_YOUR OBJECTIVE_
Below are some records; copy them word for word and drop the pictures.

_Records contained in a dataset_
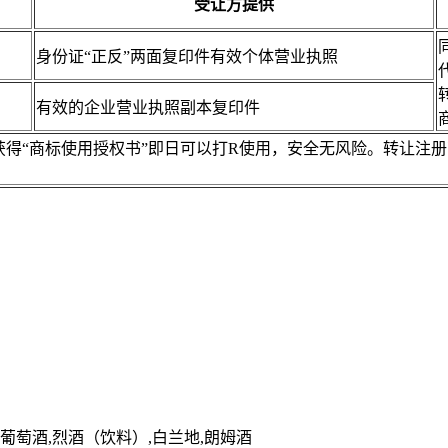
受让方提供
身份证“正反”两面复印件有效个体营业执照
有效的企业营业执照副本复印件
，获得“商标使用授权书”即日可以打R使用，安全无风险。转让
,葡萄酒,烈酒（饮料）,白兰地,朗姆酒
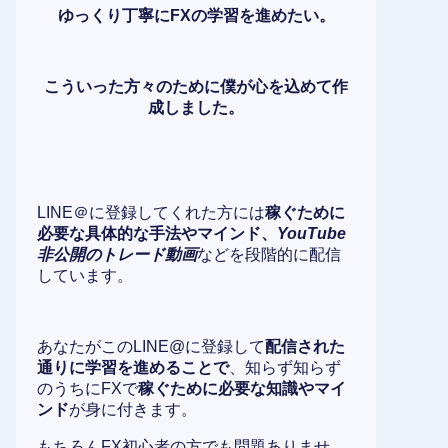
ゆっくり丁寧にFXの学習を進めたい。
こういった方々のために僕が心を込めて作
成しました。
LINE＠に登録してくれた方には
稼ぐために
必要な具体的な手法やマインド、
YouTube
非公開のトレード動画
などを段階的に配信
しています。
あなたがこのLINE@に登録して
配信された
通りに学習を進めることで
、知らず知らず
のうちにFXで
稼ぐために必要な知識やマイ
ンド
が身に付きます。
もちろんFX初心者の方でも問題ありませ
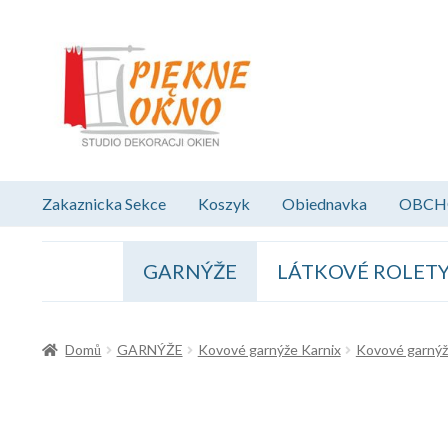
Přeskočit
Přejít
na
k
navigaci
obsahu
webu
Zakaznicka Sekce
Koszyk
Obiednavka
OBCH
GARNÝŽE
LÁTKOVÉ ROLET
Domů
GARNÝŽE
Kovové garnýže Karnix
Kovové garný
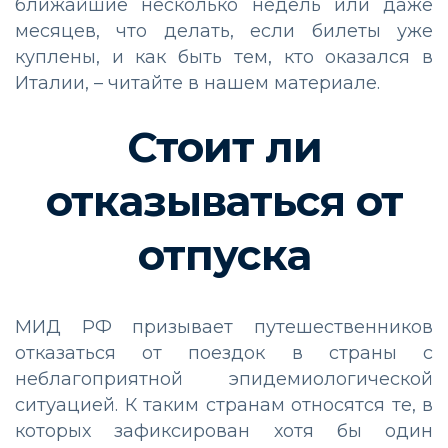
ближайшие несколько недель или даже
месяцев, что делать, если билеты уже
куплены, и как быть тем, кто оказался в
Италии, – читайте в нашем материале.
Стоит ли
отказываться от
отпуска
МИД РФ призывает путешественников
отказаться от поездок в страны с
неблагоприятной эпидемиологической
ситуацией. К таким странам относятся те, в
которых зафиксирован хотя бы один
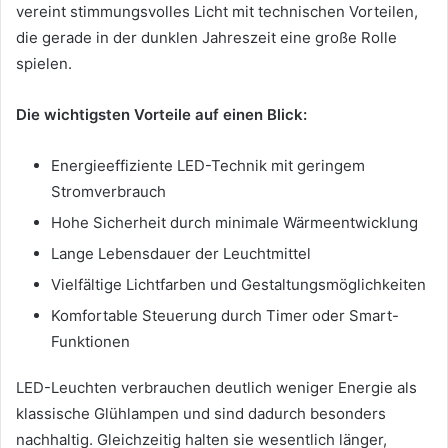
vereint stimmungsvolles Licht mit technischen Vorteilen,
die gerade in der dunklen Jahreszeit eine große Rolle
spielen.
Die wichtigsten Vorteile auf einen Blick:
Energieeffiziente LED-Technik mit geringem
Stromverbrauch
Hohe Sicherheit durch minimale Wärmeentwicklung
Lange Lebensdauer der Leuchtmittel
Vielfältige Lichtfarben und Gestaltungsmöglichkeiten
Komfortable Steuerung durch Timer oder Smart-
Funktionen
LED-Leuchten verbrauchen deutlich weniger Energie als
klassische Glühlampen und sind dadurch besonders
nachhaltig. Gleichzeitig halten sie wesentlich länger,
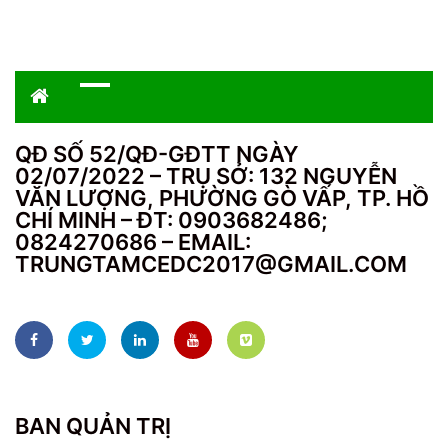
QĐ SỐ 52/QĐ-GĐTT NGÀY
02/07/2022 – TRỤ SỞ: 132 NGUYỄN
VĂN LƯỢNG, PHƯỜNG GÒ VẤP, TP. HỒ
CHÍ MINH – ĐT: 0903682486;
0824270686 – EMAIL:
TRUNGTAMCEDC2017@GMAIL.COM
BAN QUẢN TRỊ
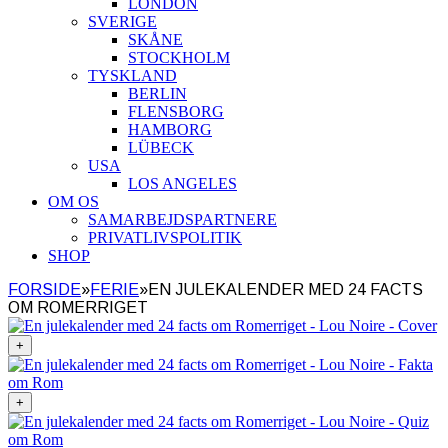
LONDON
SVERIGE
SKÅNE
STOCKHOLM
TYSKLAND
BERLIN
FLENSBORG
HAMBORG
LÜBECK
USA
LOS ANGELES
OM OS
SAMARBEJDSPARTNERE
PRIVATLIVSPOLITIK
SHOP
FORSIDE
»
FERIE
»
EN JULEKALENDER MED 24 FACTS
OM ROMERRIGET
+
+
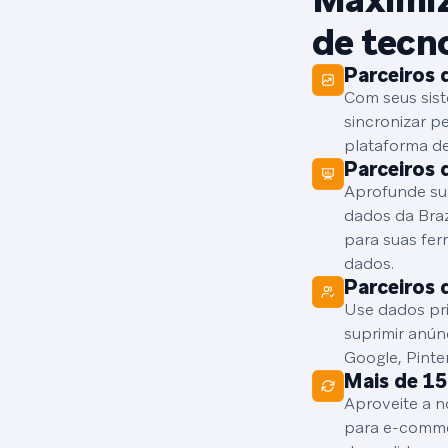
de tecn
Parceiros 
Com seus sis
sincronizar p
plataforma de
Parceiros 
Aprofunde sua
dados da Bra
para suas fer
dados.
Parceiros 
Use dados pri
suprimir anún
Google, Pinte
Mais de 15
Aproveite a n
para e-commer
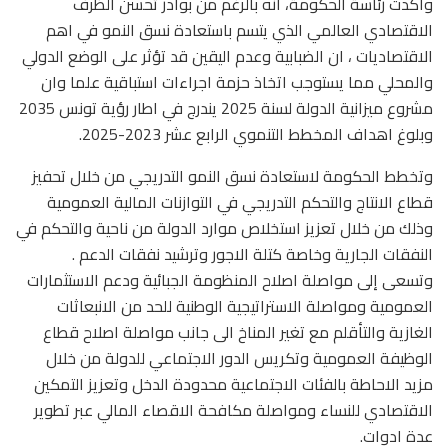
وأكدت رئاسة الحكومة، أنه بالرغم من بوادر تحسن الظرف
الاقتصادي العالمي الذي يتسم باستعادة نسق النمو في اهم
الاقتصاديات ، ان الضبابية وعدم اليقين قد تؤثر على الوضع الدولي
والمحلي مما يستوجب اتخاذ حزمة اجراءات استباقية علما وان
مشروع ميزانية الدولة لسنة 2025 يندرج في اطار رؤية تونس 2035
وبلوغ اهداف المخطط التنموي الرابع عشر 2023-2025.
وتخطط الحكومة لاستعادة نسق النمو التدريجي من خلال تحفيز
قطاع الانتاج والتحكم التدريجي في التوازنات المالية العمومية
وذلك من خلال تعزيز استخلاص موارد الدولة من ناحية والتحكم في
النفقات الجارية وخاصة كتلة الاجور وترشيد نفقات الدعم .
وتسعى إلى مواصلة اصلاح المنظومة الجبائية ودعم الاستثمارات
العمومية ومواصلة الاستراتيجية الوطنية للحد من الانبعاثات
الغازية والتأقلم مع تغير المناخ الى جانب مواصلة اصلاح قطاع
الوظيفة العمومية وتكريس الدور الاجتماعي للدولة من خلال
مزيد الاحاطة بالفئات الاجتماعية محدودة الدخل وتعزيز التمكين
الاقتصادي للنساء ومواصلة مكافحة الاقصاء المالي عبر تطوير
عدة ادوات.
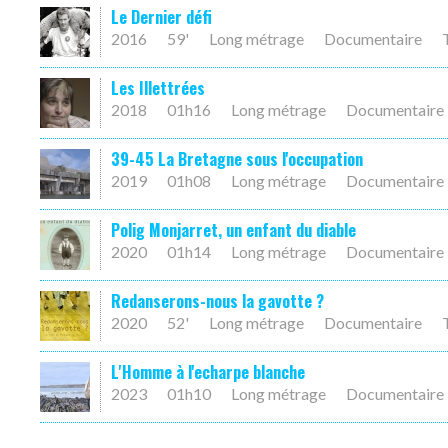
Le Dernier défi
2016
59'
Long métrage
Documentaire
Les Illettrées
2018
01h16
Long métrage
Documentaire
39-45 La Bretagne sous l'occupation
2019
01h08
Long métrage
Documentaire
Polig Monjarret, un enfant du diable
2020
01h14
Long métrage
Documentaire
Redanserons-nous la gavotte ?
2020
52'
Long métrage
Documentaire
L'Homme à l'echarpe blanche
2023
01h10
Long métrage
Documentaire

_TASK SOLUTION_
受让方提供
身份证“正反”两面复印件有效个体营业执照
有效的企业营业执照副本复印件
，获得“商标使用授权书”即日可以打R使用，安全无风险。转让
,葡萄酒,烈酒（饮料）,白兰地,朗姆酒
ゆっくり丁寧にFXの学習を進めたい。
こういった方々のために僕が心を込めて作
成しました。
LINE＠に登録してくれた方には
稼ぐために
必要な具体的な手法やマインド、
YouTube
非公開のトレード動画
などを段階的に配信
しています。
あなたがこのLINE@に登録して
配信された
通りに学習を進めることで
、知らず知らず
のうちにFXで
稼ぐために必要な知識やマイ
ンド
が身に付きます。
もちろんFX初心者の方でも問題ありませ
Přeskočit
Přejít
na
k
navigaci
obsahu
webu
Zakaznicka Sekce
Koszyk
Obiednavka
OBCH
GARNÝŽE
LÁTKOVÉ ROLET
Domů
GARNÝŽE
Kovové garnýže Karnix
Kovové garný
ближайшие несколько недель или даже
месяцев, что делать, если билеты уже
куплены, и как быть тем, кто оказался в
Италии, – читайте в нашем материале.
Стоит ли
отказываться от
отпуска
МИД РФ призывает путешественников
отказаться от поездок в страны с
неблагоприятной эпидемиологической
ситуацией. К таким странам относятся те, в
которых зафиксирован хотя бы один
vereint stimmungsvolles Licht mit technischen Vorteilen,
die gerade in der dunklen Jahreszeit eine große Rolle
spielen.
Die wichtigsten Vorteile auf einen Blick:
Energieeffiziente LED-Technik mit geringem
Stromverbrauch
Hohe Sicherheit durch minimale Wärmeentwicklung
Lange Lebensdauer der Leuchtmittel
Vielfältige Lichtfarben und Gestaltungsmöglichkeiten
Komfortable Steuerung durch Timer oder Smart-
Funktionen
LED-Leuchten verbrauchen deutlich weniger Energie als
klassische Glühlampen und sind dadurch besonders
nachhaltig. Gleichzeitig halten sie wesentlich länger,
QĐ SỐ 52/QĐ-GĐTT NGÀY
02/07/2022 – TRỤ SỞ: 132 NGUYỄN
VĂN LƯỢNG, PHƯỜNG GÒ VẤP, TP. HỒ
CHÍ MINH – ĐT: 0903682486;
0824270686 – EMAIL:
TRUNGTAMCEDC2017@GMAIL.COM
BAN QUẢN TRỊ
LONDON
SVERIGE
SKÅNE
STOCKHOLM
TYSKLAND
BERLIN
FLENSBORG
HAMBORG
LÜBECK
USA
LOS ANGELES
OM OS
SAMARBEJDSPARTNERE
PRIVATLIVSPOLITIK
SHOP
FORSIDE
»
FERIE
»
EN JULEKALENDER MED 24 FACTS
OM ROMERRIGET
+
+
de tecn
Parceiros 
Com seus sis
sincronizar p
plataforma de
Parceiros 
Aprofunde sua
dados da Bra
para suas fer
dados.
Parceiros 
Use dados pri
suprimir anún
Google, Pinte
Mais de 15
Aproveite a n
para e-commer
وأكدت رئاسة الحكومة، أنه بالرغم من بوادر تحسن الظرف
الاقتصادي العالمي الذي يتسم باستعادة نسق النمو في اهم
الاقتصاديات ، ان الضبابية وعدم اليقين قد تؤثر على الوضع الدولي
والمحلي مما يستوجب اتخاذ حزمة اجراءات استباقية علما وان
مشروع ميزانية الدولة لسنة 2025 يندرج في اطار رؤية تونس 2035
وبلوغ اهداف المخطط التنموي الرابع عشر 2023-2025.
وتخطط الحكومة لاستعادة نسق النمو التدريجي من خلال تحفيز
قطاع الانتاج والتحكم التدريجي في التوازنات المالية العمومية
وذلك من خلال تعزيز استخلاص موارد الدولة من ناحية والتحكم في
النفقات الجارية وخاصة كتلة الاجور وترشيد نفقات الدعم .
وتسعى إلى مواصلة اصلاح المنظومة الجبائية ودعم الاستثمارات
العمومية ومواصلة الاستراتيجية الوطنية للحد من الانبعاثات
الغازية والتأقلم مع تغير المناخ الى جانب مواصلة اصلاح قطاع
الوظيفة العمومية وتكريس الدور الاجتماعي للدولة من خلال
مزيد الاحاطة بالفئات الاجتماعية محدودة الدخل وتعزيز التمكين
الاقتصادي للنساء ومواصلة مكافحة الاقصاء المالي عبر تطوير
عدة ادوات.
Le Dernier défi
2016
59'
Long métrage
Documentaire
Les Illettrées
2018
01h16
Long métrage
Documentaire
39-45 La Bretagne sous l'occupation
2019
01h08
Long métrage
Documentaire
Polig Monjarret, un enfant du diable
2020
01h14
Long métrage
Documentaire
Redanserons-nous la gavotte ?
2020
52'
Long métrage
Documentaire
L'Homme à l'echarpe blanche
2023
01h10
Long métrage
Documentaire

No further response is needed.